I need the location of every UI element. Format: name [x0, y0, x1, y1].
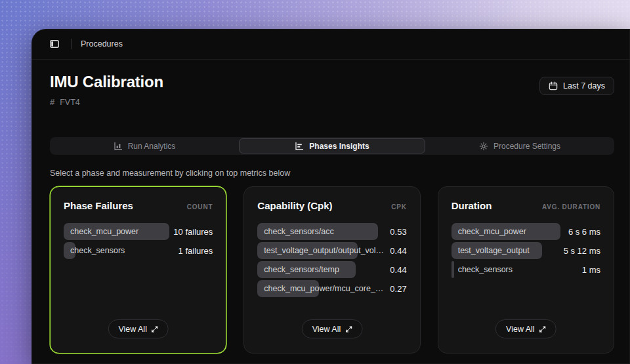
- hash-icon: #: [50, 97, 54, 107]
- metric-row[interactable]: check_mcu_power 6 s 6 ms: [452, 223, 600, 240]
- metric-row-label: check_mcu_power/mcu_core_volta...: [257, 284, 385, 293]
- metric-row-label: check_sensors: [64, 246, 173, 255]
- card-metric-label: AVG. DURATION: [542, 203, 600, 211]
- view-all-button[interactable]: View All: [108, 319, 169, 338]
- tab-run-analytics[interactable]: Run Analytics: [51, 138, 238, 153]
- expand-icon: [539, 326, 546, 333]
- metric-row-label: check_sensors/acc: [257, 227, 385, 236]
- row-chart-icon: [295, 142, 304, 151]
- card-capability-cpk[interactable]: Capability (Cpk) CPK check_sensors/acc 0…: [243, 186, 420, 354]
- title-row: IMU Calibration # FVT4 Last 7 days: [50, 73, 614, 107]
- metric-row-label: test_voltage_output: [452, 246, 558, 255]
- tab-phases-insights[interactable]: Phases Insights: [239, 138, 425, 153]
- view-all-button[interactable]: View All: [495, 319, 556, 338]
- card-title: Capability (Cpk): [257, 200, 332, 211]
- metric-row-label: check_sensors: [452, 265, 577, 274]
- metric-row-label: check_mcu_power: [452, 227, 563, 236]
- metric-row-value: 1 failures: [178, 246, 213, 256]
- tab-bar: Run Analytics Phases Insights Procedure …: [50, 137, 614, 155]
- metric-row-value: 0.27: [390, 284, 406, 294]
- tab-label: Phases Insights: [309, 142, 369, 151]
- procedure-tag-label: FVT4: [60, 98, 80, 107]
- tab-label: Procedure Settings: [494, 142, 560, 151]
- app-window: Procedures IMU Calibration # FVT4 Last 7…: [32, 29, 630, 364]
- metric-row-value: 6 s 6 ms: [568, 227, 600, 237]
- page-title: IMU Calibration: [50, 73, 163, 91]
- card-phase-failures[interactable]: Phase Failures COUNT check_mcu_power 10 …: [50, 186, 226, 354]
- expand-icon: [152, 326, 158, 333]
- card-metric-label: COUNT: [187, 203, 213, 211]
- view-all-label: View All: [118, 325, 147, 334]
- card-title: Phase Failures: [64, 200, 133, 211]
- instruction-text: Select a phase and measurement by clicki…: [50, 169, 614, 178]
- tab-label: Run Analytics: [128, 142, 176, 151]
- metric-row-label: test_voltage_output/output_voltage: [257, 246, 385, 255]
- metric-row-value: 10 failures: [173, 227, 213, 237]
- breadcrumb[interactable]: Procedures: [81, 39, 123, 49]
- date-range-label: Last 7 days: [563, 81, 605, 91]
- expand-icon: [345, 326, 352, 333]
- view-all-label: View All: [312, 325, 341, 334]
- metric-row-label: check_mcu_power: [64, 227, 168, 236]
- card-duration[interactable]: Duration AVG. DURATION check_mcu_power 6…: [438, 186, 614, 354]
- column-chart-icon: [114, 142, 123, 151]
- card-metric-label: CPK: [391, 203, 407, 211]
- metric-cards: Phase Failures COUNT check_mcu_power 10 …: [50, 186, 614, 354]
- tab-procedure-settings[interactable]: Procedure Settings: [427, 138, 613, 153]
- view-all-button[interactable]: View All: [302, 319, 363, 338]
- date-range-button[interactable]: Last 7 days: [539, 77, 614, 95]
- metric-row[interactable]: test_voltage_output 5 s 12 ms: [452, 242, 600, 259]
- metric-row-value: 0.44: [390, 246, 406, 256]
- metric-row[interactable]: check_mcu_power 10 failures: [64, 223, 213, 240]
- metric-row[interactable]: check_sensors 1 failures: [64, 242, 213, 259]
- metric-row[interactable]: check_sensors 1 ms: [452, 261, 600, 278]
- metric-row[interactable]: check_sensors/acc 0.53: [257, 223, 406, 240]
- gear-icon: [479, 142, 488, 151]
- view-all-label: View All: [506, 325, 535, 334]
- header-divider: [71, 39, 72, 49]
- card-title: Duration: [452, 200, 492, 211]
- metric-row-value: 1 ms: [582, 265, 600, 275]
- procedure-tag: # FVT4: [50, 97, 163, 107]
- metric-row-label: check_sensors/temp: [257, 265, 385, 274]
- metric-row[interactable]: test_voltage_output/output_voltage 0.44: [257, 242, 406, 259]
- metric-row[interactable]: check_sensors/temp 0.44: [257, 261, 406, 278]
- metric-row-value: 5 s 12 ms: [564, 246, 600, 256]
- metric-row[interactable]: check_mcu_power/mcu_core_volta... 0.27: [257, 280, 406, 297]
- metric-row-value: 0.44: [390, 265, 406, 275]
- calendar-icon: [549, 81, 558, 91]
- top-bar: Procedures: [32, 29, 630, 60]
- panel-left-icon[interactable]: [47, 37, 62, 51]
- metric-row-value: 0.53: [390, 227, 406, 237]
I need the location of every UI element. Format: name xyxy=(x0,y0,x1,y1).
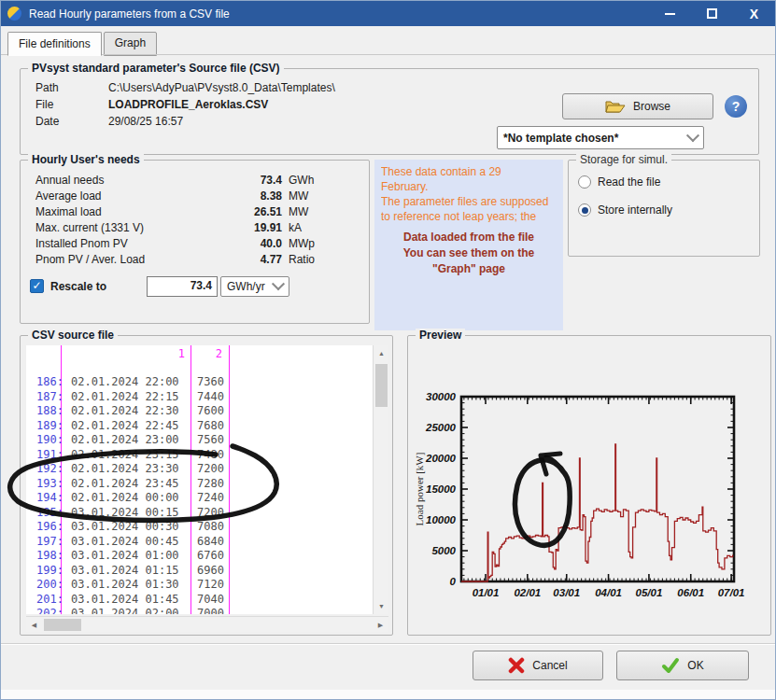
y-tick-label: 25000 xyxy=(425,422,457,433)
rescale-label: Rescale to xyxy=(50,280,106,293)
csv-line-number: 200: xyxy=(26,578,63,593)
csv-row: 200:03.01.2024 01:307120 xyxy=(26,578,373,593)
csv-value: 7040 xyxy=(157,593,224,608)
y-tick-label: 30000 xyxy=(426,391,457,402)
minimize-button[interactable] xyxy=(649,1,691,26)
scroll-up-icon[interactable]: ▲ xyxy=(374,345,389,361)
csv-value: 7200 xyxy=(157,462,224,477)
ok-label: OK xyxy=(687,659,703,672)
csv-value: 7560 xyxy=(157,433,224,448)
csv-line-number: 199: xyxy=(26,564,63,579)
y-tick-label: 5000 xyxy=(431,545,456,556)
storage-option-label: Store internally xyxy=(598,203,672,217)
needs-unit: MW xyxy=(282,205,308,218)
load-power-chart: 05000100001500020000250003000001/0102/01… xyxy=(408,343,770,633)
info-panel: These data contain a 29 February. The pa… xyxy=(374,160,563,330)
needs-unit: MW xyxy=(282,189,308,203)
tab-file-definitions[interactable]: File definitions xyxy=(7,32,102,56)
needs-label: Max. current (1331 V) xyxy=(35,221,196,234)
needs-unit: GWh xyxy=(282,174,314,187)
y-tick-label: 10000 xyxy=(426,514,457,525)
csv-row: 196:03.01.2024 00:307080 xyxy=(26,520,373,535)
tab-bar: File definitions Graph xyxy=(7,32,159,56)
x-tick-label: 06/01 xyxy=(677,587,704,598)
csv-source-group-title: CSV source file xyxy=(28,329,118,342)
csv-row: 191:02.01.2024 23:157480 xyxy=(26,448,373,463)
tab-graph[interactable]: Graph xyxy=(104,32,157,56)
csv-value: 7480 xyxy=(157,448,224,463)
maximize-button[interactable] xyxy=(691,1,733,26)
scroll-left-icon[interactable]: ◀ xyxy=(26,617,42,633)
chevron-down-icon xyxy=(686,129,699,142)
csv-line-number: 198: xyxy=(26,549,63,564)
scroll-right-icon[interactable]: ▶ xyxy=(373,617,388,633)
needs-row: Average load8.38MW xyxy=(35,188,344,203)
csv-source-group: CSV source file 1 2 186:02.01.2024 22:00… xyxy=(20,335,393,636)
scroll-down-icon[interactable]: ▼ xyxy=(374,598,389,614)
needs-value: 73.4 xyxy=(196,174,282,187)
file-value: LOADPROFILE_Aeroklas.CSV xyxy=(108,98,268,111)
needs-unit: MWp xyxy=(282,237,315,250)
cancel-button[interactable]: Cancel xyxy=(473,651,603,680)
csv-value: 7680 xyxy=(157,419,224,434)
csv-value: 7000 xyxy=(157,607,224,614)
x-tick-label: 03/01 xyxy=(553,587,580,598)
needs-rows: Annual needs73.4GWhAverage load8.38MWMax… xyxy=(35,172,344,267)
cancel-label: Cancel xyxy=(532,659,567,672)
csv-value: 7440 xyxy=(157,390,224,405)
csv-line-number: 201: xyxy=(26,593,63,608)
template-dropdown[interactable]: *No template chosen* xyxy=(497,126,704,149)
green-check-icon xyxy=(661,657,680,674)
title-bar: Read Hourly parameters from a CSV file X xyxy=(1,1,775,26)
y-tick-label: 20000 xyxy=(425,453,457,464)
x-tick-label: 01/01 xyxy=(473,587,500,598)
window-bottom-edge xyxy=(1,690,775,700)
rescale-checkbox[interactable]: ✓ xyxy=(30,279,44,293)
close-button[interactable]: X xyxy=(733,1,775,26)
source-file-group: PVsyst standard parameter's Source file … xyxy=(20,68,759,155)
needs-value: 4.77 xyxy=(196,253,282,266)
rescale-row: ✓ Rescale to 73.4 GWh/yr xyxy=(30,279,106,293)
needs-row: Max. current (1331 V)19.91kA xyxy=(35,219,344,235)
date-value: 29/08/25 16:57 xyxy=(108,115,183,128)
storage-group-title: Storage for simul. xyxy=(576,153,671,166)
csv-value: 6760 xyxy=(157,549,224,564)
csv-line-number: 202: xyxy=(26,607,63,614)
ok-button[interactable]: OK xyxy=(616,651,749,680)
pvsyst-logo-icon xyxy=(7,7,21,21)
storage-option[interactable]: Store internally xyxy=(578,203,759,217)
csv-line-number: 187: xyxy=(26,390,63,405)
radio-icon[interactable] xyxy=(578,203,591,217)
csv-row: 190:02.01.2024 23:007560 xyxy=(26,433,373,448)
tab-divider xyxy=(1,54,775,55)
radio-icon[interactable] xyxy=(578,175,591,189)
file-label: File xyxy=(35,98,108,111)
date-label: Date xyxy=(35,115,108,128)
csv-row: 192:02.01.2024 23:307200 xyxy=(26,462,373,477)
needs-label: Pnom PV / Aver. Load xyxy=(35,253,196,266)
csv-file-viewer[interactable]: 1 2 186:02.01.2024 22:007360187:02.01.20… xyxy=(26,345,373,614)
vertical-scrollbar[interactable]: ▲ ▼ xyxy=(373,345,388,614)
y-axis-title: Load power [kW] xyxy=(414,453,425,526)
rescale-unit-dropdown[interactable]: GWh/yr xyxy=(220,276,289,297)
data-loaded-message: Data loaded from the file You can see th… xyxy=(381,230,557,277)
csv-value: 6960 xyxy=(157,564,224,579)
path-value: C:\Users\AdyPua\PVsyst8.0_Data\Templates… xyxy=(108,81,335,94)
window-title: Read Hourly parameters from a CSV file xyxy=(29,7,230,21)
csv-value: 7280 xyxy=(157,477,224,492)
column-header-1: 1 xyxy=(26,347,185,360)
horizontal-scrollbar[interactable]: ◀ ▶ xyxy=(26,616,388,632)
help-icon[interactable]: ? xyxy=(725,95,747,118)
horizontal-scroll-thumb[interactable] xyxy=(44,619,81,631)
needs-value: 8.38 xyxy=(196,189,282,203)
rescale-unit-value: GWh/yr xyxy=(227,280,265,293)
column-header-2: 2 xyxy=(192,347,222,360)
storage-option[interactable]: Read the file xyxy=(578,175,759,189)
vertical-scroll-thumb[interactable] xyxy=(375,364,388,407)
open-folder-icon xyxy=(605,99,626,114)
source-file-group-title: PVsyst standard parameter's Source file … xyxy=(28,62,284,75)
csv-line-number: 195: xyxy=(26,506,63,521)
needs-row: Pnom PV / Aver. Load4.77Ratio xyxy=(35,251,344,267)
browse-button[interactable]: Browse xyxy=(562,93,713,119)
rescale-value-input[interactable]: 73.4 xyxy=(147,276,218,297)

────────────────────

* [What to do]: Wherever a line of the entries holds the string "thumb", copy that line.

* [The answer]:
horizontal-scroll-thumb[interactable] xyxy=(44,619,81,631)
vertical-scroll-thumb[interactable] xyxy=(375,364,388,407)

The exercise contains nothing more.